Switzerland for the Environmental Integrity Group (EIG) said that common time-frames are important to “raise ambition”.
Japan said that it supported a “single time frame applicable to all Parties and that ten years would be “more effective”.
Canada said that it supported China on the post-2030 applicability and that “we don’t need to negotiate the rationale but just the timeframe of five or ten years”.
Co-facilitators Marianne Karlsen (Norway) and George Wamukoya (Kenya) proposed to present the draft conclusions for consideration of Parties for further consideration at the next meeting of the informal consultation based on what was agreed in the PA, the time of applicability as well as the advantages and disadvantages of options for common time- frames.
At its second meeting on 4 May, the Co-facilitators presented the draft conclusions for consideration by Parties.
South Africa suggested consideration of its submitted proposal to be incorporated into the draft conclusions. (The South Africa proposal reads as “The SBI agreed that common time frames shall be applicable from 2031 onwards, to be communicated in 2025” and that the “The SBI took note of options reflecting various views of Parties relating to:
a. The duration for a single common time frame or period of implementation of a NDC, either five or ten years;
b. Whether one or two NDCs would be communicated at a time;
c. Combinations of the above (five, five+five, 10, etc.).”
While there was general agreement by Parties to the South African proposal on the way forward, nonetheless, a lot of comments followed on improving the text as well as in the sequencing of the proposed paragraphs. Discussions also followed on whether the South African proposal be captured in an informal note or as a conference room paper (CRP), with agreement for it to be a CRP. Parties also agreed that further submissions could be received.

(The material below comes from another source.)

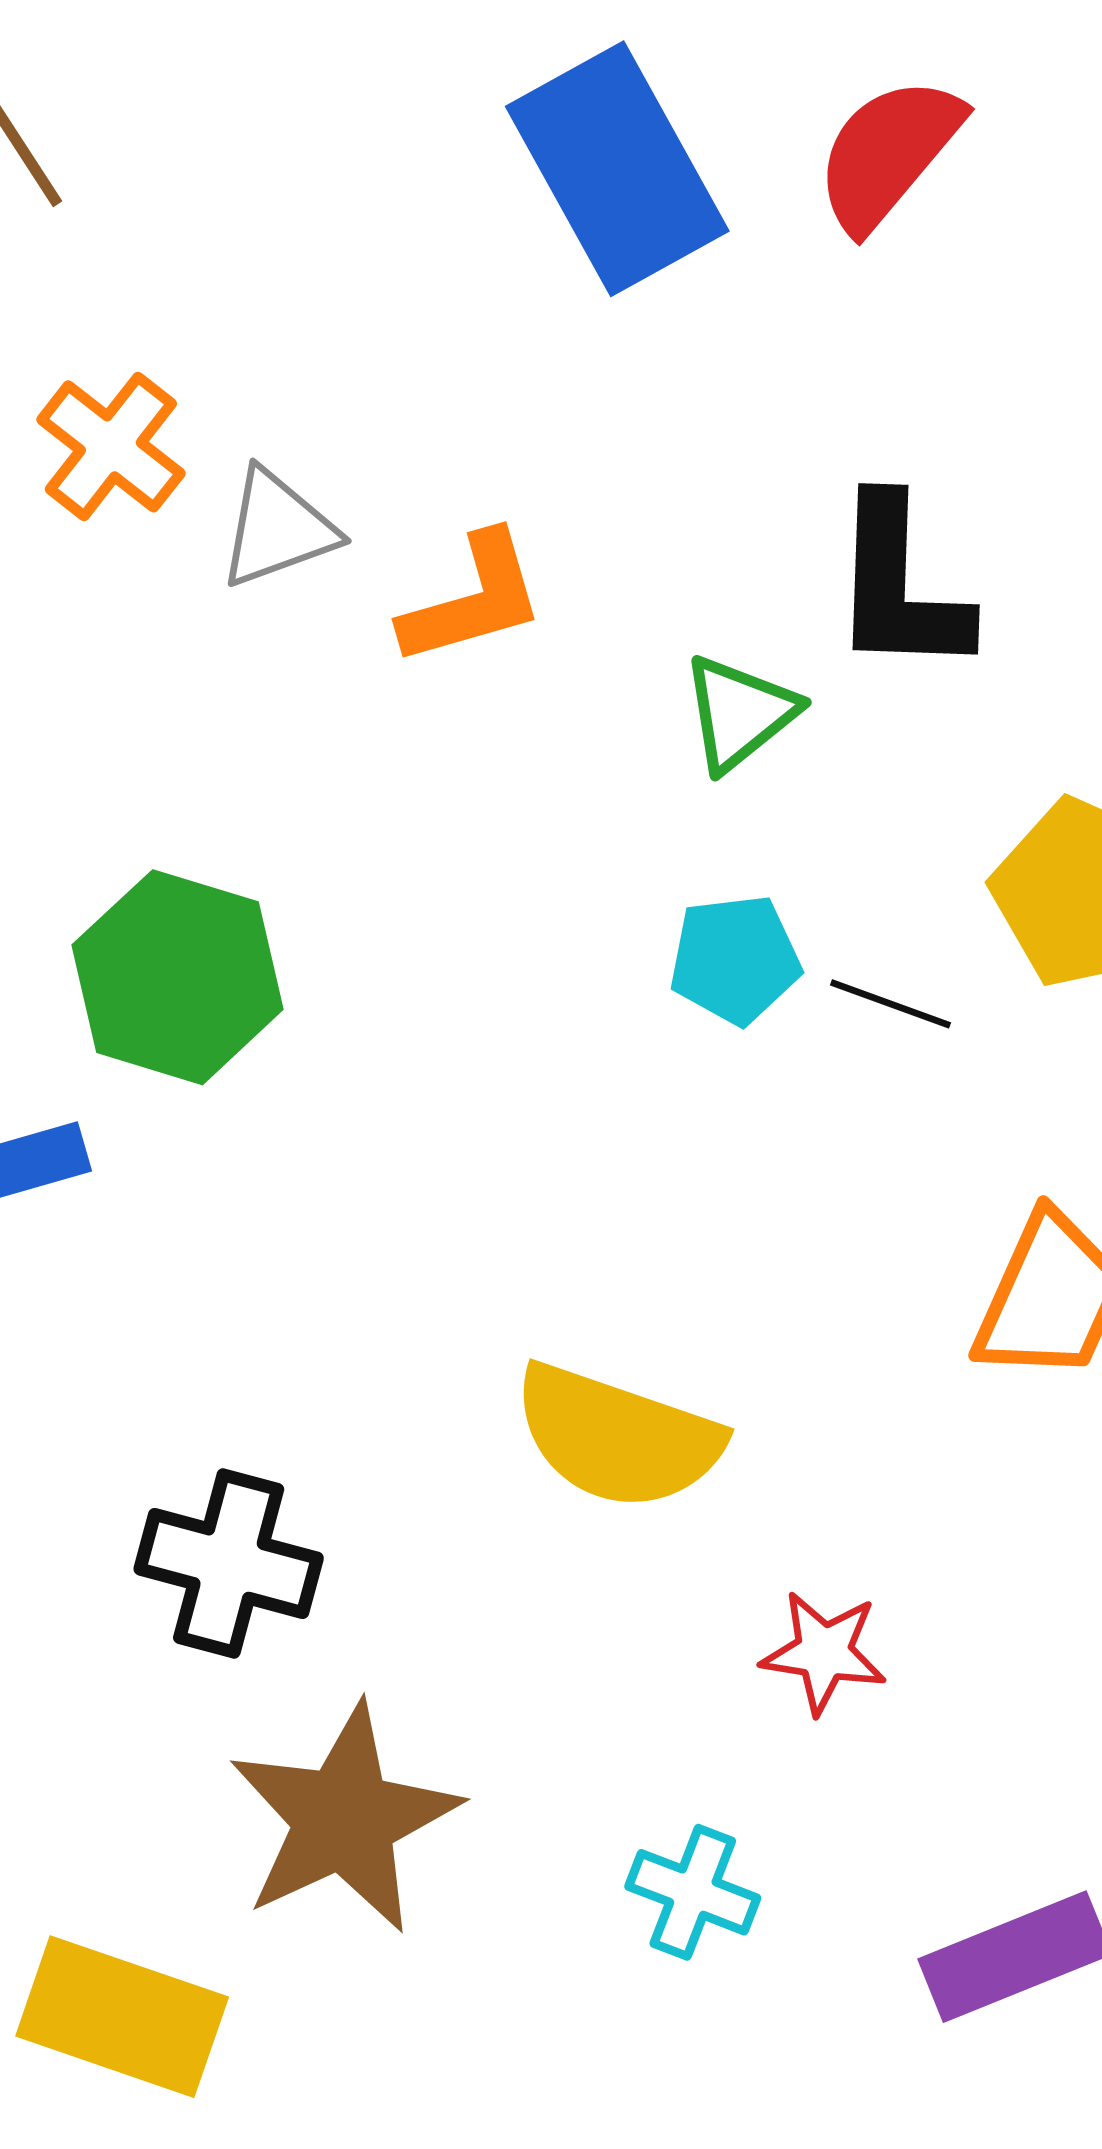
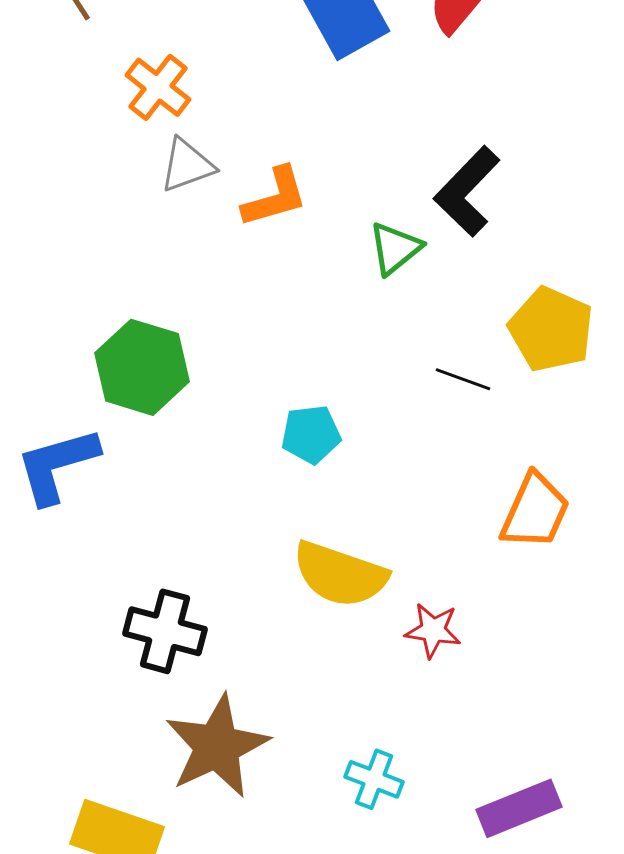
orange cross: (111, 446) -> (158, 87), moved
black L-shape: (899, 586) -> (467, 191), turned 42
cyan pentagon: (735, 959) -> (311, 434), moved
red star: (824, 1652) -> (433, 630), moved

During the ongoing discussions, the Co-facilitators then consulted the SBI Chair and received an additional one-hour session to adopt the draft conclusions. On 7 May, Parties met to consider and adopt the draft conclusions. A CRP was also submitted by Colombia.
The draft conclusions which was adopted as a procedural decision reads as follows:
“1. The SBI continued its consideration of common time frames for NDCs referred to in Article 4.10 of the PA.
2. The SBI took note of the request for it to report back thereon to the CMA at its first session.
3. The SBI welcomed the submissions from Parties received…. [A footnote to the submissions of Parties is also indicated in the conclusions.)
4. The SBI took note of the rich and constructive exchange among Parties on relevant issues related to this agenda item, including but not limited to the time of applicability of, usefulness of and options for common time frames, as well as the advantages and disadvantages of those options.
5. The SBI agreed to continue its consideration of this matter at xx session with a view to making a recommendation thereon for consideration and adoption by the CMA.”
(XX refers to the additional meeting to be held in Bangkok in September.)